# WHAT IS REQUIRED
Copy every line from the records below that carries the word "Armida".

SUPPLIED RECORDS below:

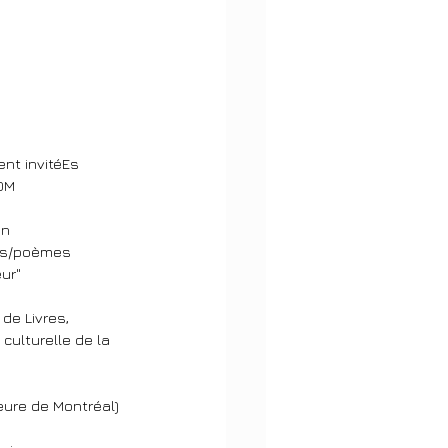
t invitéEs 
OM 
n 
res/poèmes
ur"
de Livres,
culturelle de la 
u
eure de Montréal)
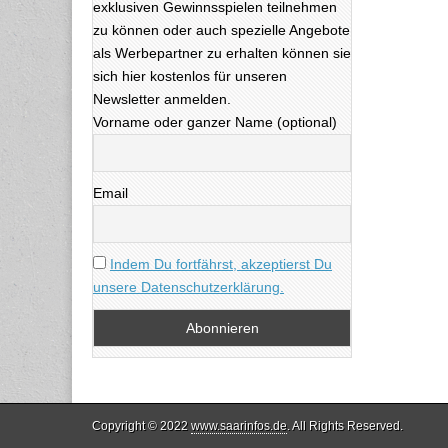
exklusiven Gewinnsspielen teilnehmen
zu können oder auch spezielle Angebote
als Werbepartner zu erhalten können sie
sich hier kostenlos für unseren
Newsletter anmelden.
Vorname oder ganzer Name (optional)
Email
Indem Du fortfährst, akzeptierst Du
unsere Datenschutzerklärung.
Copyright © 2022
www.saarinfos.de
. All Rights Reserved.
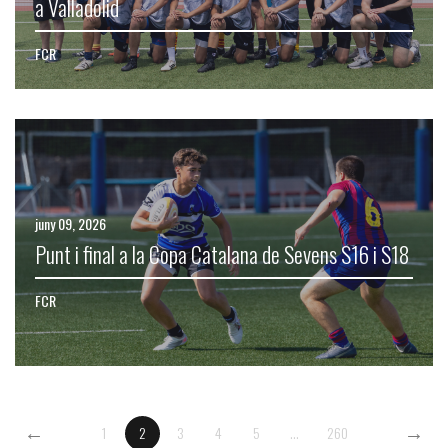
a Valladolid
FCR
juny 09, 2026
Punt i final a la Copa Catalana de Sevens S16 i S18
FCR
←
→
1
2
3
4
5
...
260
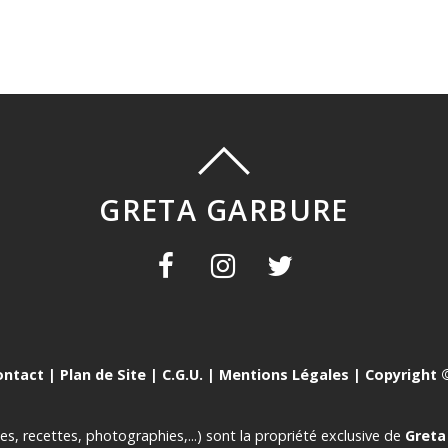
GRETA GARBURE
ontact
|
Plan de Site
|
C.G.U.
|
Mentions Légales
| Copyright ©
es, recettes, photographies,...) sont la propriété exclusive de
Greta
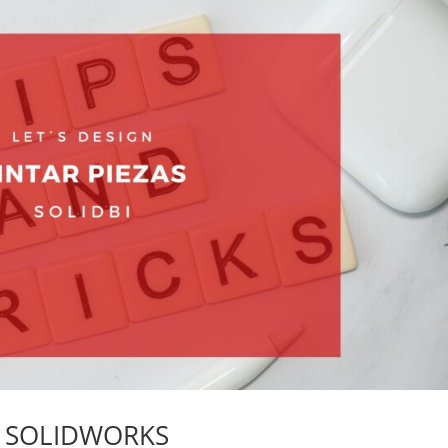
L SOLIDWORKS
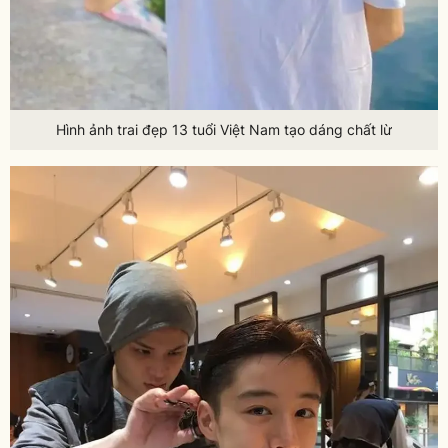
Hình ảnh trai đẹp 13 tuổi Việt Nam tạo dáng chất lừ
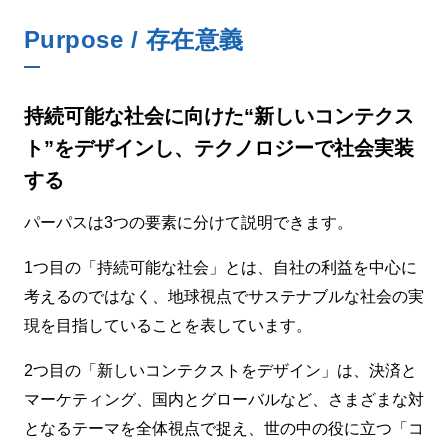
Purpose / 存在意義
持続可能な社会に向けた“新しいコンテクス
ト”をデザインし、
テクノロジーで社会実装
する
パーパスは3つの要素に分けて説明できます。
1つ目の「持続可能な社会」とは、自社の利益を中心に
考えるのではなく、地球視点でサステナブルな社会の実
現を目指していることを表しています。
2つ目の「新しいコンテクストをデザイン」は、決済と
マーケティング、国内とグローバルなど、さまざまな対
となるテーマを全体視点で捉え、世の中の役に立つ「コ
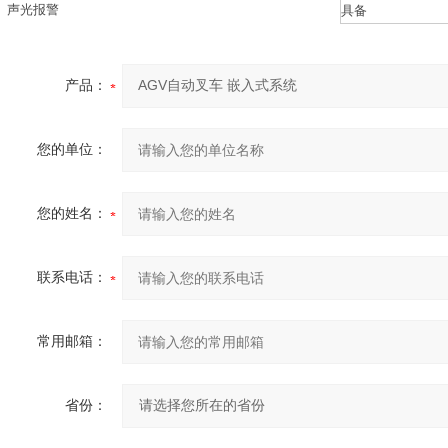
声光报警
具备
产品：
您的单位：
您的姓名：
联系电话：
常用邮箱：
省份：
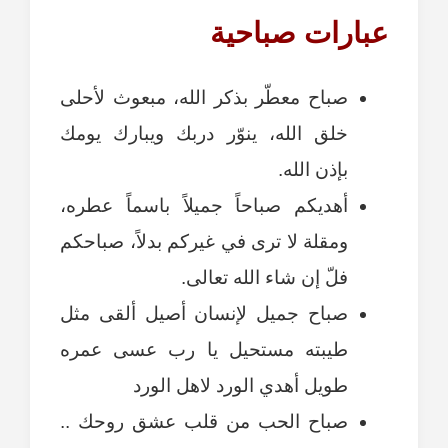
عبارات صباحية
صباح معطّر بذكر الله، مبعوث لأحلى
خلق الله، ينوّر دربك ويبارك يومك
بإذن الله.
أهديكم صباحاً جميلاً باسماً عطره،
ومقلة لا ترى في غيركم بدلاً، صباحكم
فلّ إن شاء الله تعالى.
صباح جميل لإنسان أصيل ألقى مثل
طيبته مستحيل يا رب عسى عمره
طويل أهدي الورد لاهل الورد
صباح الحب من قلب عشق روحك ..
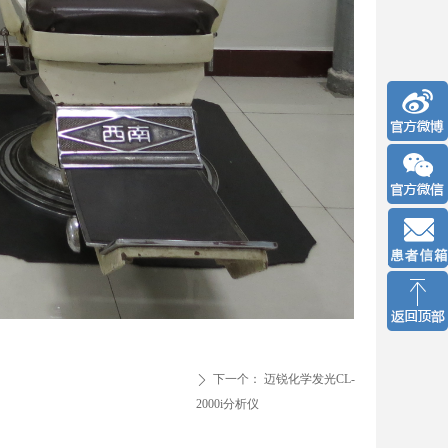
下一个：
迈锐化学发光CL-
ꄲ
2000i分析仪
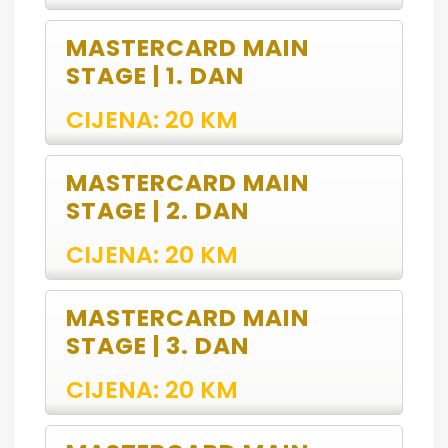
MASTERCARD MAIN
STAGE | 1. DAN
CIJENA: 20 KM
MASTERCARD MAIN
STAGE | 2. DAN
CIJENA: 20 KM
MASTERCARD MAIN
STAGE | 3. DAN
CIJENA: 20 KM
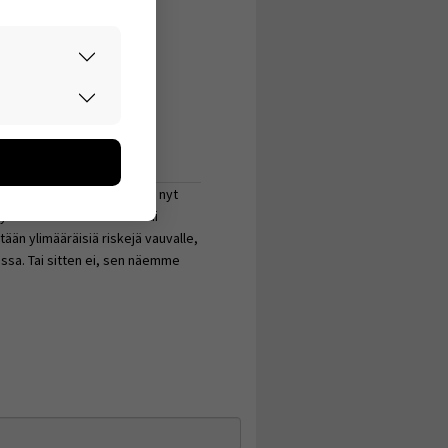
matta...
rvallisesti.
don avulla
oa kerätään
utaan. Emme
aa Naistenklinikalle (kun en nyt
een käyttäjään.
sydänleikkaukseen tms. Kai
ään ylimääräisiä riskejä vauvalle,
assa. Tai sitten ei, sen näemme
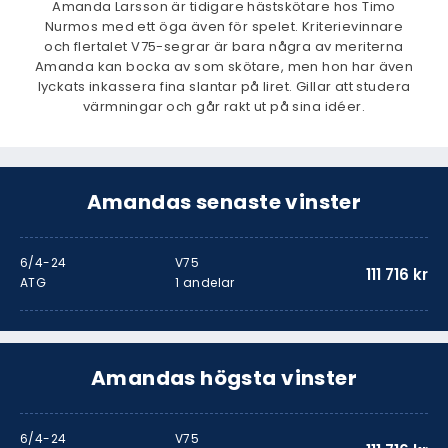
Amanda Larsson är tidigare hästskötare hos Timo
Nurmos med ett öga även för spelet. Kriterievinnare
och flertalet V75-segrar är bara några av meriterna
Amanda kan bocka av som skötare, men hon har även
lyckats inkassera fina slantar på liret. Gillar att studera
värmningar och går rakt ut på sina idéer.
Amandas senaste vinster
6/4-24
V75
111 716 kr
ATG
1 andelar
Amandas högsta vinster
6/4-24
V75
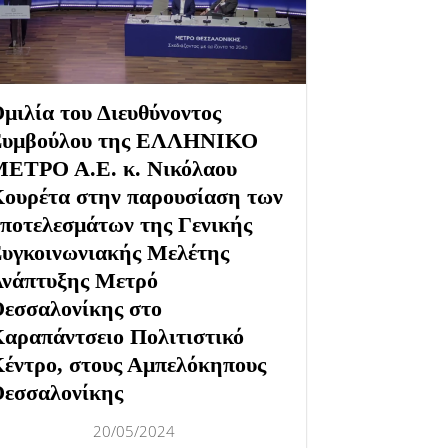
μιλία του Διευθύνοντος
υμβούλου της ΕΛΛΗΝΙΚΟ
ΕΤΡΟ Α.Ε. κ. Νικόλαου
ουρέτα στην παρουσίαση των
ποτελεσμάτων της Γενικής
υγκοινωνιακής Μελέτης
νάπτυξης Μετρό
εσσαλονίκης στο
αραπάντσειο Πολιτιστικό
έντρο, στους Αμπελόκηπους
εσσαλονίκης
20/05/2024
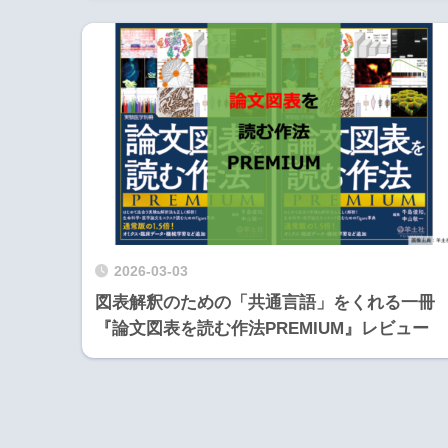
2026-03-03
図表解釈のための「共通言語」をくれる一冊
『論文図表を読む作法PREMIUM』レビュー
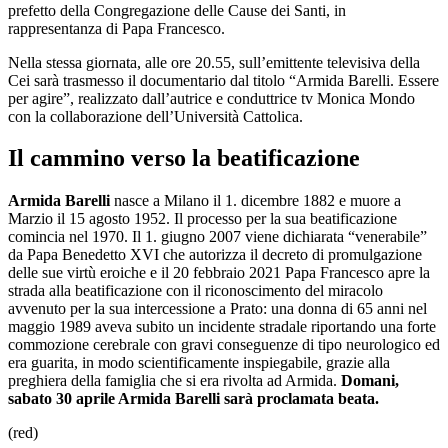
prefetto della Congregazione delle Cause dei Santi, in
rappresentanza di Papa Francesco.
Nella stessa giornata, alle ore 20.55, sull’emittente televisiva della
Cei sarà trasmesso il documentario dal titolo “Armida Barelli. Essere
per agire”, realizzato dall’autrice e conduttrice tv Monica Mondo
con la collaborazione dell’Università Cattolica.
Il cammino verso la beatificazione
Armida Barelli
nasce a Milano il 1. dicembre 1882 e muore a
Marzio il 15 agosto 1952. Il processo per la sua beatificazione
comincia nel 1970. Il 1. giugno 2007 viene dichiarata “venerabile”
da Papa Benedetto XVI che autorizza il decreto di promulgazione
delle sue virtù eroiche e il 20 febbraio 2021 Papa Francesco apre la
strada alla beatificazione con il riconoscimento del miracolo
avvenuto per la sua intercessione a Prato: una donna di 65 anni nel
maggio 1989 aveva subito un incidente stradale riportando una forte
commozione cerebrale con gravi conseguenze di tipo neurologico ed
era guarita, in modo scientificamente inspiegabile, grazie alla
preghiera della famiglia che si era rivolta ad Armida.
Domani,
sabato 30 aprile Armida Barelli sarà proclamata beata.
(red)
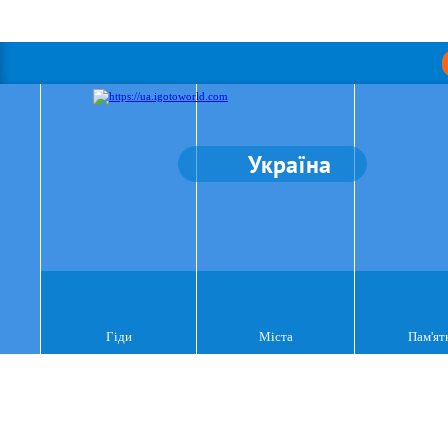
Україна
Гіди
Міста
Пам'ят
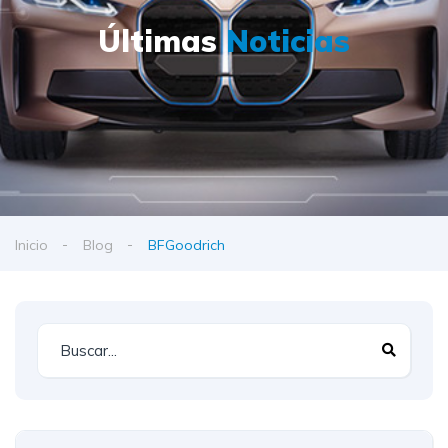
Últimas
Noticias
Inicio
Blog
BFGoodrich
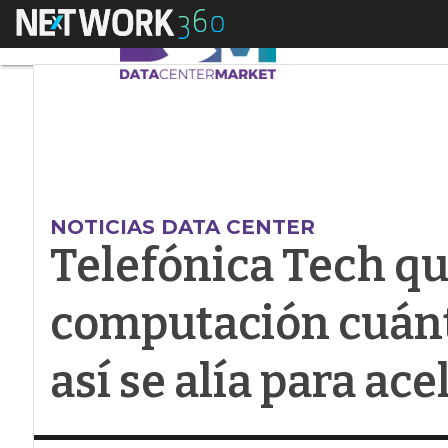
Menú
Telefónica Tech quie
NOTICIAS DATA CENTER
Telefónica Tech qu
computación cuánti
así se alía para ace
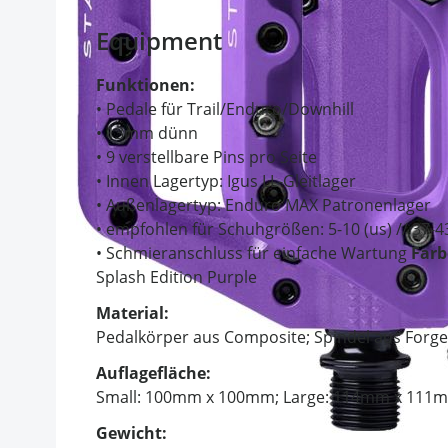
Equipment
Funktionen:
• Pedale für Trail/Enduro/Downhill
• 13mm dünn
• 9 verstellbare Pins pro Seite
• Innen Lagertyp: Igus LL-Gleitlager
• Außenlagertyp: Enduro MAX Patronenlager
• empfohlen für Schuhgrößen: 5-10 (us) // 37-4
• Schmieranschluss für einfache Wartung
Farb
Splash Edition Purple
Material:
Pedalkörper aus Composite; Spindel aus Forg
Auflagefläche:
Small: 100mm x 100mm; Large: 114mm x 111
Gewicht:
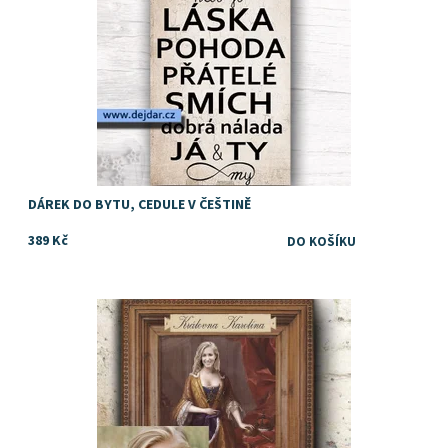
DÁREK DO BYTU, CEDULE V ČEŠTINĚ
389 Kč
Dostupnost:
Skladem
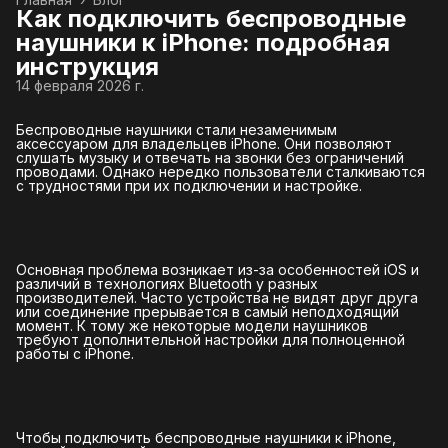
Как подключить беспроводные
наушники к iPhone: подробная
инструкция
14 февраля 2026 г.
Беспроводные наушники стали незаменимым
аксессуаром для владельцев iPhone. Они позволяют
слушать музыку и отвечать на звонки без ограничений
проводами. Однако нередко пользователи сталкиваются
с трудностями при их подключении и настройке.
Основная проблема возникает из-за особенностей iOS и
различий в технологиях Bluetooth у разных
производителей. Часто устройства не видят друг друга
или соединение прерывается в самый неподходящий
момент. К тому же некоторые модели наушников
требуют дополнительной настройки для полноценной
работы с iPhone.
Чтобы подключить беспроводные наушники к iPhone,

End of SUPPLIED RECORDS.

# SOLUTION
Cei sarà trasmesso il documentario dal titolo “Armida Barelli. Essere
Armida Barelli
preghiera della famiglia che si era rivolta ad Armida.
sabato 30 aprile Armida Barelli sarà proclamata beata.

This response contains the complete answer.